## Task prompt:
Go over the material below and report every line that contains the word "Ramonage".
Supplied information: Begin
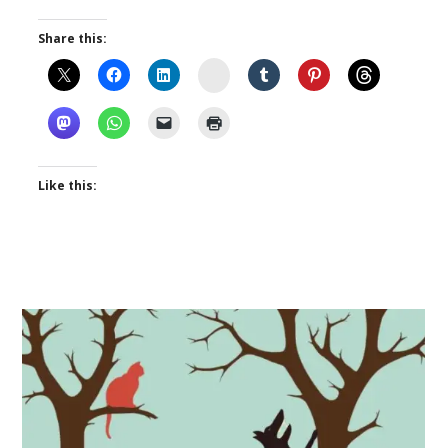
Share this:
Instagram
Like this:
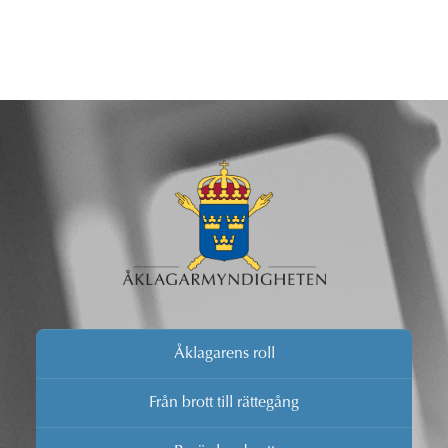
Åklagarens roll
Från brott till rättegång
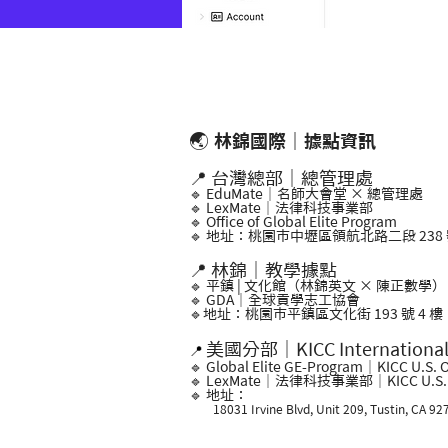
🌏
林錦國際｜據點資訊
📍 台灣總部｜總管理處
🔹 EduMate｜名師大會堂 × 總管理處
🔹 LexMate｜法律科技事業部
🔹 Office of Global Elite Program
🔹 地址：桃園市中壢區領航北路二段 238 號
📍 林錦｜教學據點
🔹 平鎮 | 文化館（林錦英文 × 陳正數學）
🔹 GDA｜全球貢學志工協會
🔹地址：桃園市平鎮區文化街 193 號 4 樓
美國分部｜KICC Internationa
📍
🔹 Global Elite GE-Program｜KICC U.S. O
🔹 LexMate｜法律科技事業部｜KICC U.S. O
🔹 地址：
18031 Irvine Blvd, Unit 209, Tustin, CA 92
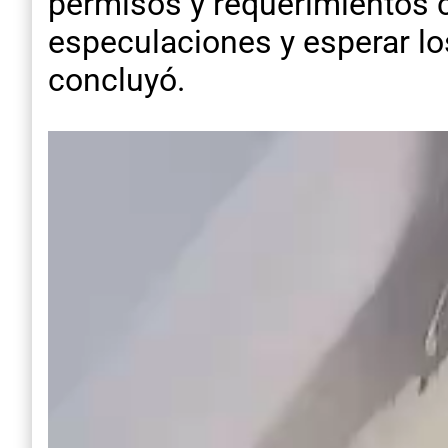
permisos y requerimientos 
especulaciones y esperar lo
concluyó.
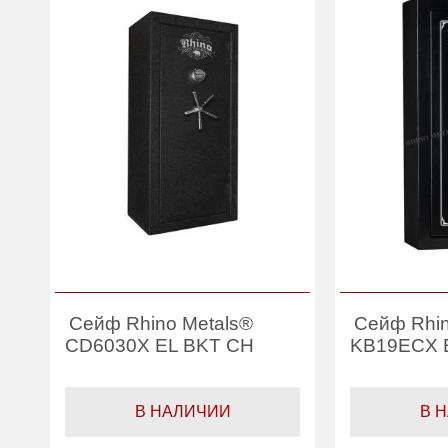
Сейф Rhino Metals®
Сейф Rhin
CD6030X EL BKT CH
KB19ECX E
В НАЛИЧИИ
В 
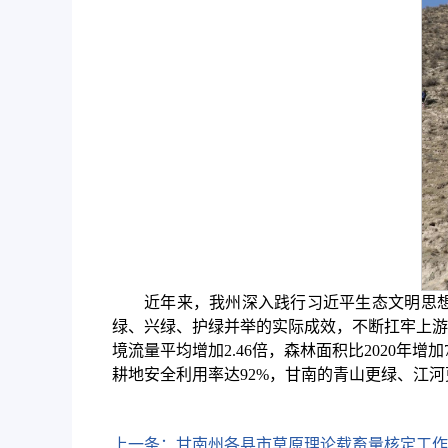
近年来，我州深入践行习近平生态文明思想
绿、兴绿、护绿并举的实际成效，不断扛牢上游
境流量平均增加2.46倍，森林面积比2020年增
耕地安全利用率达92%，甘南的青山更绿、江
上一条：
甘南州各县市草原理论载畜量核定工作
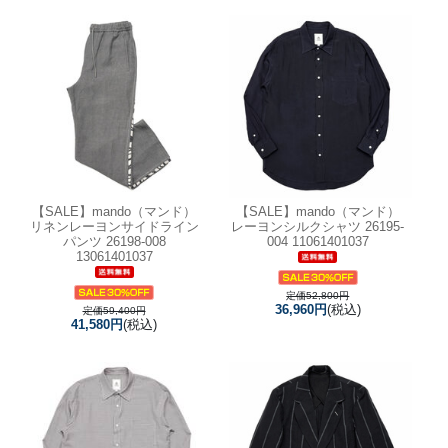
【SALE】
mando（マンド）
【SALE】
mando（マンド）
リネンレーヨンサイドライン
レーヨンシルクシャツ 26195-
パンツ 26198-008
004 11061401037
13061401037
定価52,800円
36,960円
(税込)
定価59,400円
41,580円
(税込)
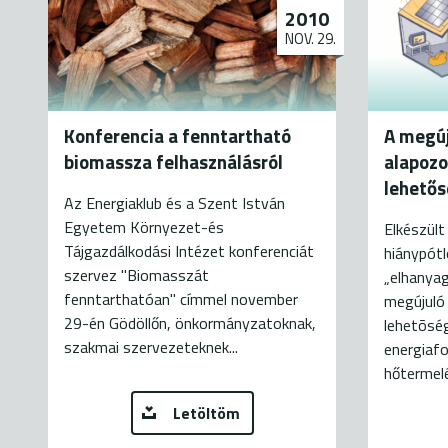
2010
NOV. 29.
Konferencia a fenntartható
A megúj
biomassza felhasználásról
alapozo
lehető
Az Energiaklub és a Szent István
Egyetem Környezet-és
Elkészül
Tájgazdálkodási Intézet konferenciát
hiánypót
szervez "Biomasszát
„elhanyag
fenntarthatóan" címmel november
megújuló
29-én Gödöllőn, önkormányzatoknak,
lehetõség
szakmai szervezeteknek...
energiafo
hőtermelé
Letöltöm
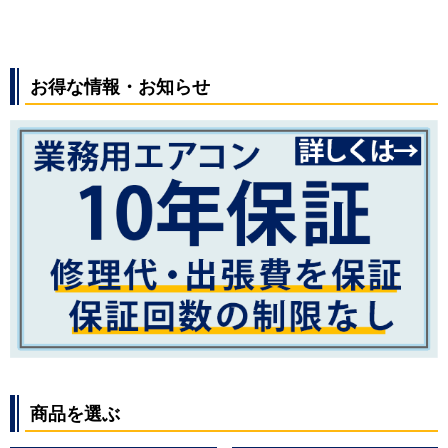
お得な情報・お知らせ
商品を選ぶ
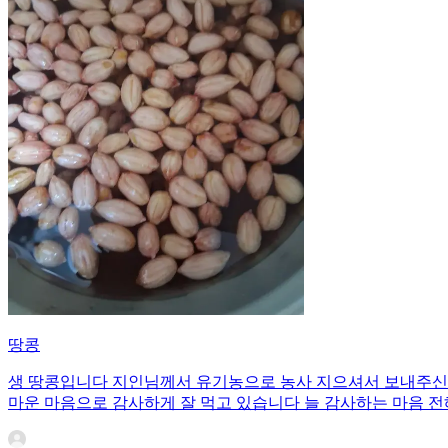
땅콩
생 땅콩입니다 지인님께서 유기농으로 농사 지으셔서 보내주신 
마운 마음으로 감사하게 잘 먹고 있습니다 늘 감사하는 마음 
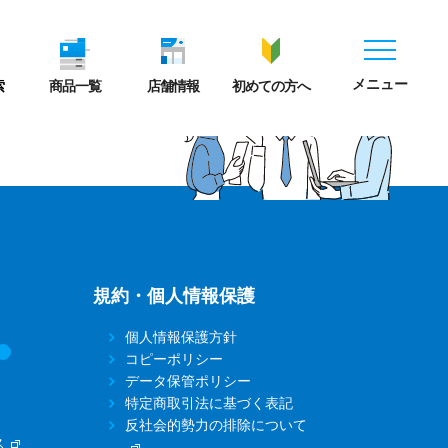
メニュー
索
商品一覧
店舗情報
初めての方へ
規約・個人情報保護
個人情報保護方針
コピーポリシー
データ保管ポリシー
特定商取引法に基づく表記
反社会的勢力の排除について
ス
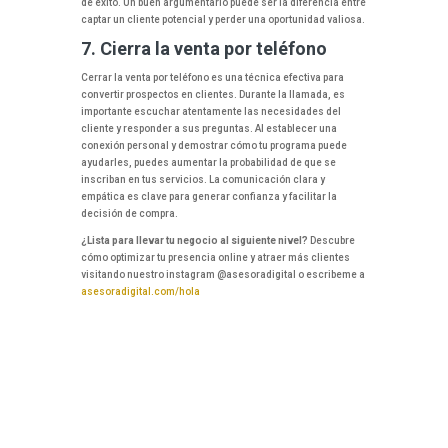
de éxito. Un buen argumentario puede ser la diferencia entre
captar un cliente potencial y perder una oportunidad valiosa.
7. Cierra la venta por teléfono
Cerrar la venta por teléfono es una técnica efectiva para
convertir prospectos en clientes. Durante la llamada, es
importante escuchar atentamente las necesidades del
cliente y responder a sus preguntas. Al establecer una
conexión personal y demostrar cómo tu programa puede
ayudarles, puedes aumentar la probabilidad de que se
inscriban en tus servicios. La comunicación clara y
empática es clave para generar confianza y facilitar la
decisión de compra.
¿Lista para llevar tu negocio al siguiente nivel?
Descubre
cómo optimizar tu presencia online y atraer más clientes
visitando nuestro instagram @asesoradigital o escribeme a
asesoradigital.com/hola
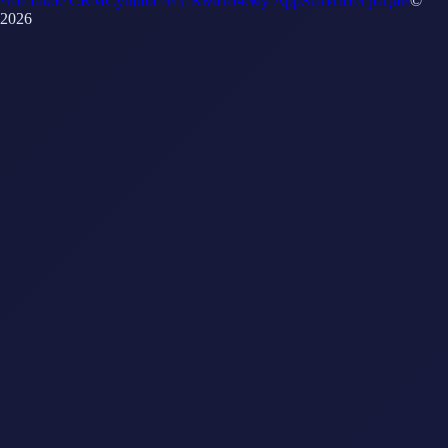
Что такое CRM
Сущности CRM
Почему AppStar
Интеграции
©
2026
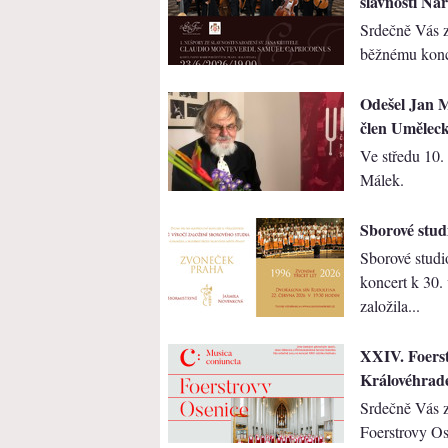
slavnosti Nar
Srdečně Vás 
běžnému konc
Odešel Jan M
člen Uměleck
Ve středu 10.
Málek.
Sborové studi
Sborové studi
koncert k 30.
založila...
XXIV. Foers
Královéhrad
Srdečně Vás z
Foerstrovy Os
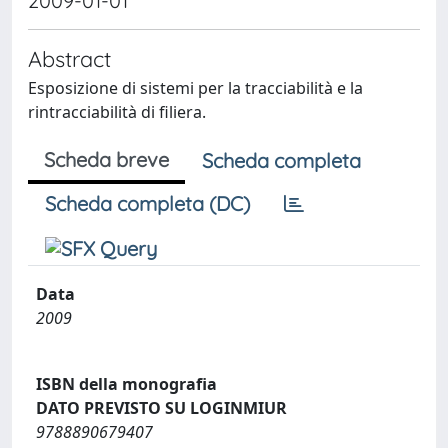
2009-01-01
Abstract
Esposizione di sistemi per la tracciabilità e la
rintracciabilità di filiera.
Scheda breve
Scheda completa
Scheda completa (DC)
Data
2009
ISBN della monografia
DATO PREVISTO SU LOGINMIUR
9788890679407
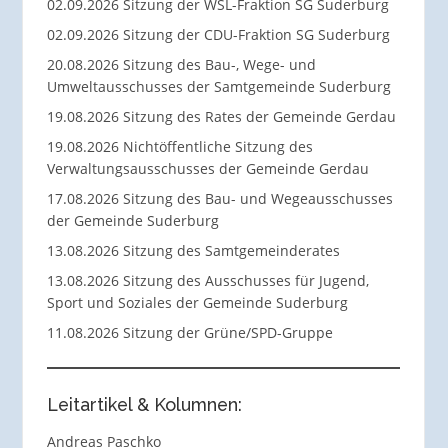
02.09.2026 Sitzung der WSL-Fraktion SG Suderburg
02.09.2026 Sitzung der CDU-Fraktion SG Suderburg
20.08.2026 Sitzung des Bau-, Wege- und
Umweltausschusses der Samtgemeinde Suderburg
19.08.2026 Sitzung des Rates der Gemeinde Gerdau
19.08.2026 Nichtöffentliche Sitzung des
Verwaltungsausschusses der Gemeinde Gerdau
17.08.2026 Sitzung des Bau- und Wegeausschusses
der Gemeinde Suderburg
13.08.2026 Sitzung des Samtgemeinderates
13.08.2026 Sitzung des Ausschusses für Jugend,
Sport und Soziales der Gemeinde Suderburg
11.08.2026 Sitzung der Grüne/SPD-Gruppe
Leitartikel & Kolumnen:
Andreas Paschko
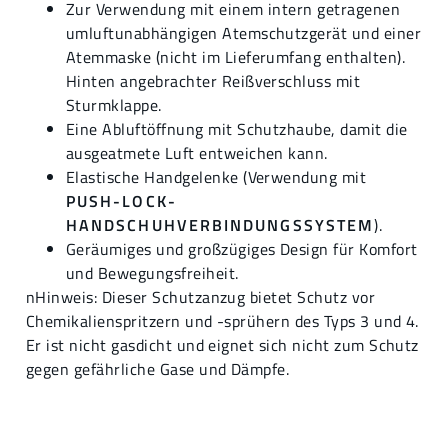
Zur Verwendung mit einem intern getragenen
umluftunabhängigen Atemschutzgerät und einer
Atemmaske (nicht im Lieferumfang enthalten).
Hinten angebrachter Reißverschluss mit
Sturmklappe.
Eine Abluftöffnung mit Schutzhaube, damit die
ausgeatmete Luft entweichen kann.
Elastische Handgelenke (Verwendung mit
PUSH-LOCK-
HANDSCHUHVERBINDUNGSSYSTEM
).
Geräumiges und großzügiges Design für Komfort
und Bewegungsfreiheit.
nHinweis: Dieser Schutzanzug bietet Schutz vor
Chemikalienspritzern und -sprühern des Typs 3 und 4.
Er ist nicht gasdicht und eignet sich nicht zum Schutz
gegen gefährliche Gase und Dämpfe.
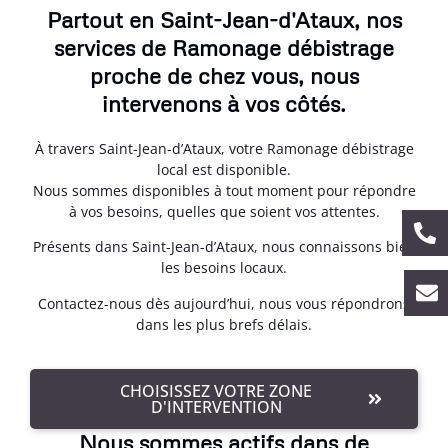
Partout en Saint-Jean-d'Ataux, nos
services de Ramonage débistrage
proche de chez vous, nous
intervenons à vos côtés.
À travers Saint-Jean-d’Ataux, votre Ramonage débistrage
local est disponible.
Nous sommes disponibles à tout moment pour répondre
à vos besoins, quelles que soient vos attentes.
Présents dans Saint-Jean-d’Ataux, nous connaissons bien
les besoins locaux.
Contactez-nous dès aujourd’hui, nous vous répondrons
dans les plus brefs délais.
CHOISISSEZ VOTRE ZONE
D'INTERVENTION
Nous sommes actifs dans de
Supplied information: End
## Expected answer:
services de Ramonage débistrage
À travers Saint-Jean-d’Ataux, votre Ramonage débistrage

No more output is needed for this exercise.